Si la révolution est mise en scène de façon aussi peu crédible, c'est aussi parce que l'opposition est si mal définie. Le principal antagoniste a beau être un agent de la police anti-migration, il se comporte la plupart du temps non comme un rouage d'un système plus large mais comme un électron libre n'agissant que pour de basses raisons psychosexuelles. En cela, l'acteur principal de tout bon thriller paranoïaque (l’État et/ou son bras armé) n'est présent que par intermittence, alors que dieu sait qu'il y a des choses à dire sur la surveillance mise en place par les États-Unis à l'encontre de ses propres citoyens, même ceux qui ne posent pas de bombes (Citizenfour, (2014))
Le pompom sur la Garonne (ou sur le Colorado pour rester dans le thème californien) c'est l'arrivée de la secte de suprématistes blancs qui déclenche la course poursuite occupant toute la fin du film, des espèces de caricatures de droitards qui nous permettent de bien rigoler en se disant "haha heureusement que dans la vrai vie ça n'existe pas". Et oui, dans la vrai vie la principale menace ne vient pas d'un groupe de cinq couillons qui font des réunions secrètes dans des bunkers souterrains mais bien de structures et d'idéologiques si invasives qu'il est vain d’espérer s'en débarrasser avec des actions ponctuelles.
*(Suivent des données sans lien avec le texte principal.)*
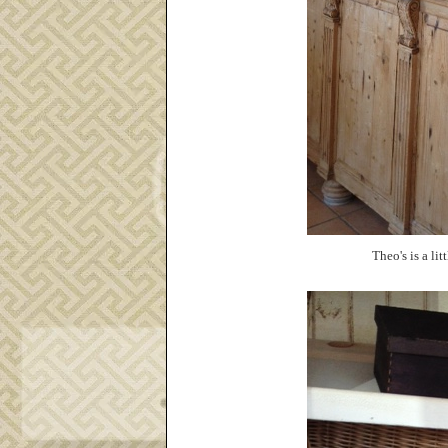
Theo's is a lit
Évidemment, je ne m'attendais pas à ce que PTA nous sorte une Bataille d'Alger 2.0 financée par Warner Bros, ni forcément à ce qu'il fasse un film gauchiste ou révolutionnaire (c'est un Américain, pour les Américains ne pas être raciste c'est déjà être de gauche de ce que j'ai compris des critiques letterboxd qui crient au wokisme). Je trouve tout de même que ce film ne comprend pas les bases du processus révolutionnaire, et ne peut donc ni en faire critique ou une satire efficace, ni en faire un moteur narratif puisque les décisions prises par ces révolutionnaires du dimanche n'ont aucun sens. En dépit de bien des défauts, l'Amérique a quand même une culture de la révolte (les Black Panthers, le mouvement contre la guerre du Vietnam, le mouvement des droits civiques, une période où les syndicats étaient forts) totalement absente ici à part par quelques références détournée (l'usage de The Revolution Will Not Be Televised de Gil Scott-Heron). La révolution n'est ici qu'un arrière plan romantique, un prétexte, un costume. De là à penser que PTA est en fait un agent déguisé du capital dont le but est de maintenir les masses asservies afin que ces dernières n'envisagent même pas que la révolte est possible, il n'y a qu'un pas, que je ne franchirais pas car j'aimerais éviter la fiche S.